Chapter 38: Detection
The first step in managing any incident is knowing that something is wrong. Detection is the bridge between a silent failure and an active response. The faster an organization detects an incident, the smaller the blast radius and the shorter the recovery time. Detection latency — the time between a problem starting and someone being alerted — is one of the most important reliability metrics a team can track.
Automated detection relies on the signals collected by the monitoring service: heartbeats, latency percentiles, error rates, saturation metrics, and business-level indicators like order completion rates. Alert thresholds define when these signals cross from normal variation into actionable territory. Setting thresholds too low produces alert fatigue; setting them too high means incidents go unnoticed. Anomaly detection — statistical models that learn normal patterns and flag deviations — can complement static thresholds by catching novel failure modes.

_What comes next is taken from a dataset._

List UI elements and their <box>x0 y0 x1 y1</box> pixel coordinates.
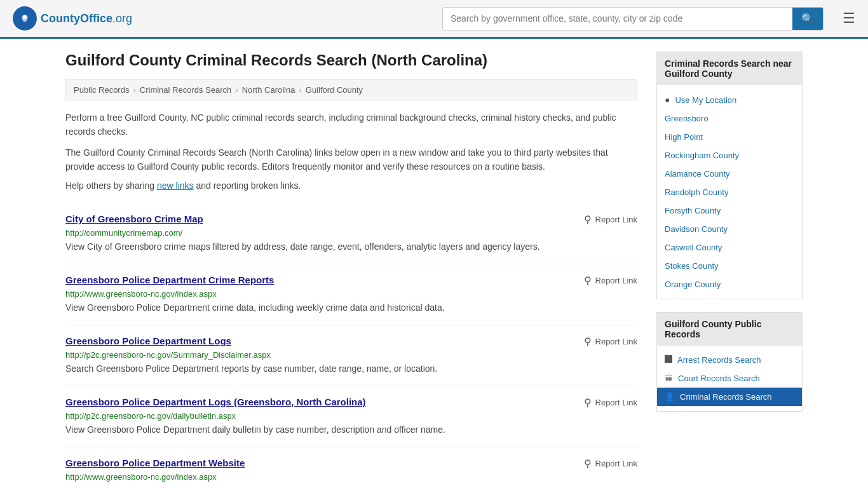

Not all incidents are caught by automated systems. User reports, support tickets, and social media mentions are valuable detection channels, especially for problems that affect the user experience in ways that internal metrics do not capture. A robust detection strategy combines automated monitoring with human observation, ensuring that no category of failure goes unnoticed for long.
On-call engineers are the human link in the detection chain. When an alert fires, the on-call responder must acknowledge it, assess whether it represents a real incident, and decide on next steps. The routing service can automatically shift traffic away from unhealthy backends while the responder investigates, buying time without requiring immediate human intervention.